Le Fonds monétaire international (FMI) fait partie des sceptiques et prévoit une croissance de seulement 1% de la zone euro en 2014, après un recul de 0,4% en 2013.
Le FMI estime que le risque d’une nouvelle crise n’est pas écarté parce que les réformes bancaires et économiques tardent.
Chez Hexavest, le gestionnaire de Montréal spécialisé dans les marchés développés, on adopte une approche prudente en équipondérant l’Europe dans les portefeuilles.
«D’un côté, les données économiques prennent du mieux et la banque centrale européenne se tient prête à baisser son taux directeur ou à prêter aux banques de nouveau.

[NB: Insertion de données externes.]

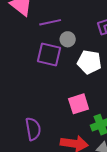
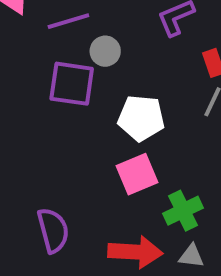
white pentagon: (89, 62) -> (141, 118), moved

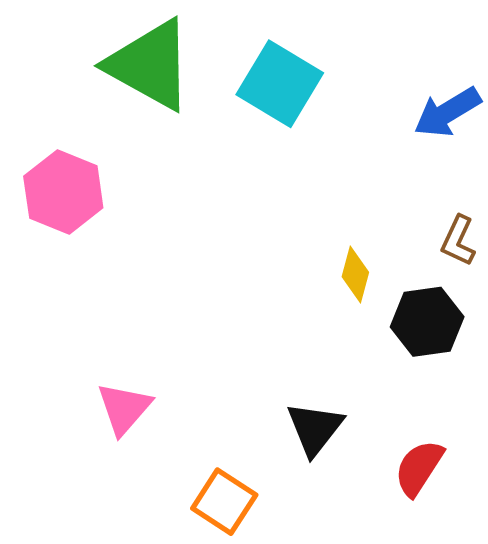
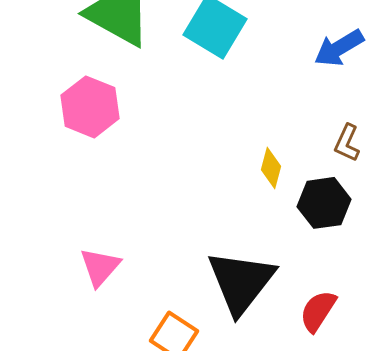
pink hexagon: (63, 192) -> (90, 107), moved
black triangle: (315, 429) -> (241, 282), size x1.6

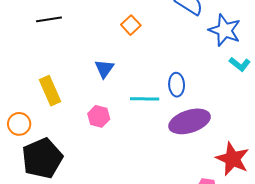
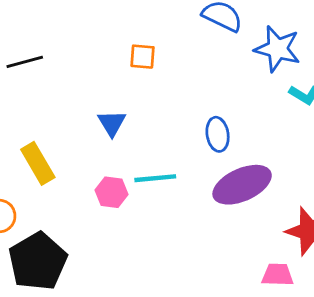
orange square: (131, 25) -> (143, 57), turned -36
cyan line: (145, 99) -> (155, 178), moved

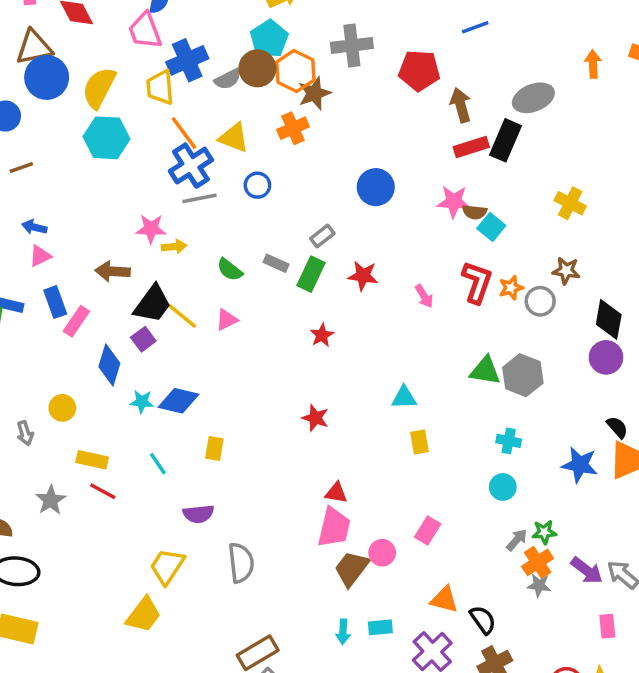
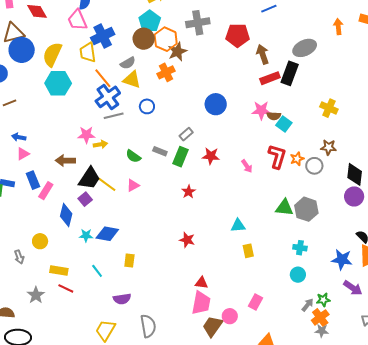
gray semicircle: (228, 79) -> (128, 63), moved
purple arrow: (587, 571) -> (353, 288), moved

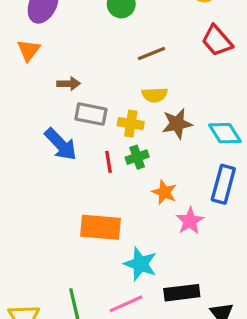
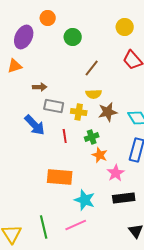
orange triangle: (29, 50) -> (15, 66), turned 35
brown line: (152, 53) -> (92, 68), turned -30
green cross: (137, 157) -> (92, 137), moved
black rectangle: (182, 293) -> (124, 198), moved

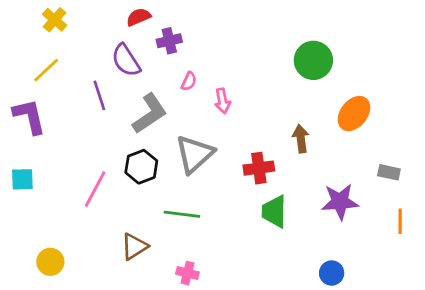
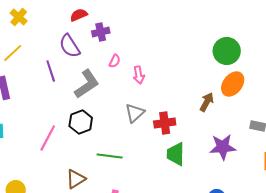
green circle: (313, 60) -> (227, 51), moved
brown arrow: (301, 139) -> (207, 102), moved, turned 36
gray triangle: (194, 154) -> (135, 113), moved, size x0.7

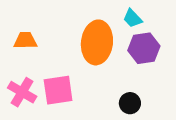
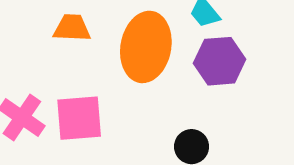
orange trapezoid: (25, 40) -> (72, 28), moved

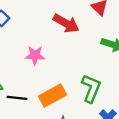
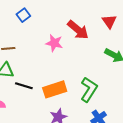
pink star: (35, 55) -> (54, 43), moved

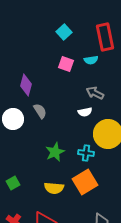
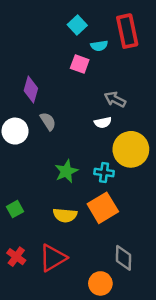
cyan semicircle: (91, 60) -> (99, 46), moved

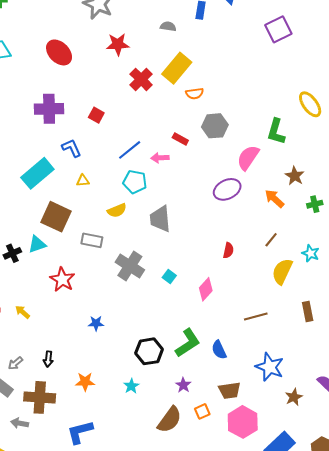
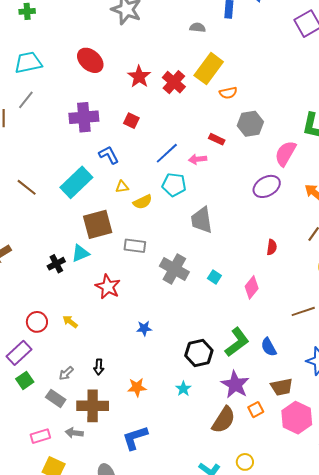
red star: (118, 44) -> (139, 77), moved, turned -30
yellow semicircle: (117, 210) -> (143, 202), moved
brown square: (56, 217) -> (98, 224), turned -36
purple star: (183, 385) -> (235, 385), size x1.8

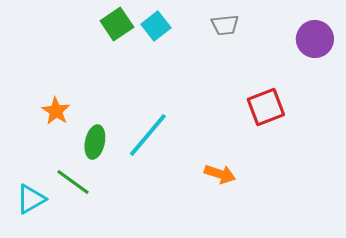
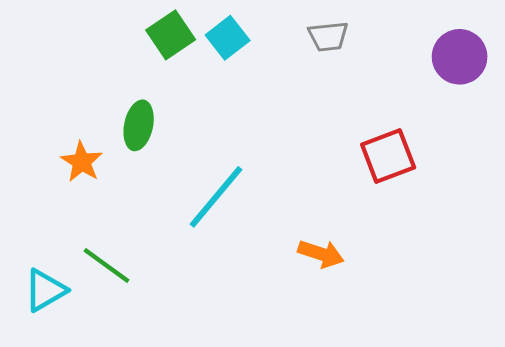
green ellipse: (95, 142) -> (139, 125), moved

De l’autre, l’Europe n’a réglé aucun de ses problèmes structuraux», explique en entrevue Marc Christopher Lavoie, vice-président, marchés européens, chez Hexavest.
Le chômage chronique, l’endettement encore très élevé de certains pays par rapport à la taille de leur économie et des banques peu enclines à prêter aux entreprises freineront la reprise et risquent de décevoir les investisseurs moins patients, dit-il.
Contrairement aux États-Unis où le marché des capitaux fournit 80 % du financement aux entreprises qui émettent des obligations, en Europe les banques fournissent 80% du financement aux sociétés.
«La courroie de transmission entre l’assouplissement monétaire de la banque centrale et l’économie fonctionne donc moins bien», précise M. Lavoie.
Les actions européennes ne sont plus les aubaines qu’elles étaient par rapport aux actions américaines, si bien que les bénéfices devront être au rendez-vous pour qu’elles s’apprécient davantage.
Les Bourses européennes se négocient à un multiple de 12,7 fois les bénéfices, comparativement à 9 fois à la mi-2012. Ce multiple se compare à celui de 14,2 fois pour le S&P 500 américain, selon IBES.
«Au début de 2013, les analystes prévoyaient une hausse de 10 % des bénéfices annuels. On se dirige plutôt vers une croissance de 2 %. L’an prochain, les analystes tablent sur une croissance de plus de 10 %», explique M. Lavoie.